I don’t really know what possessed me to pick this book up off the library shelf. It may have been its previously mentioned cute small size and gold-edged pages. I’m a sucker for little, cute, shiny things. But I think what made me stick it in my library bag were the names of the characters I caught sight of as I leafed through the pages. Who could resist getting to know characters named Peggotty, Murdstone, Heep, Ham, Traddles, and Trotwood?
There’s one thing you can say about Charles Dickens: he doesn’t skimp on description. As I mentioned to my Facebook friends, the only thing he neglects to tell us is when the main character uses the restroom or takes a breath. I. Am. Not. Kidding. But all this description can be a good thing. Especially in the case of Uriah Heep’s character. If you need a reason to pick up David Copperfield, then Uriah Heep is a good one. I can’t think of one character in any book that has ever inspired such loathing. You just want to stick around to see him get what’s coming to him.

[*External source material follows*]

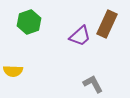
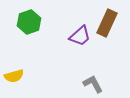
brown rectangle: moved 1 px up
yellow semicircle: moved 1 px right, 5 px down; rotated 18 degrees counterclockwise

I think that I will read more Dickens in the future…perhaps not the near future, as I’m Dickens-ed out at the moment…simply because he is a master at creating characters that you either love or hate.
No, Finish #41 is not David Copperfield. I’m still plugging away at that one. Only around 500 more pages to go! Finish #41 is Last Light by Terri Blackstock. I listened to this audiobook while working my way through those flannel squares that I mentioned previously. Thankfully, I’ll finish up with those flannel squares about the same time I finish up David Copperfield. (Both have been monumental tasks!)
I’ve never read (or listened to) a book by Terri Blackstock until this one. I picked it up because I liked the sound of the plot. I would have enjoyed it much more with different characters. The story takes place during a time when all power has been knocked out in the United States (and perhaps in the world, but we aren’t told so). It’s a great idea for a story. I just couldn’t stand most of the characters. For example, the main family in the story goes to Walmart to purchase items that they feel are necessary to get through this power outage. The mom put hair dye on her list of necessities. Seriously, you’d think about hair dye?? The daughter, who is SUCH A WHINER, wants make-up. It’s so preposterous that I can’t even wrap my head around it!
The story does make a person think, however, about how we would fair should such an event occur in real life.
Enjoy your weekend! I’m hoping to get in a bike ride if the weather cooperates, some David Copperfield reading, and some more flannel square sewing.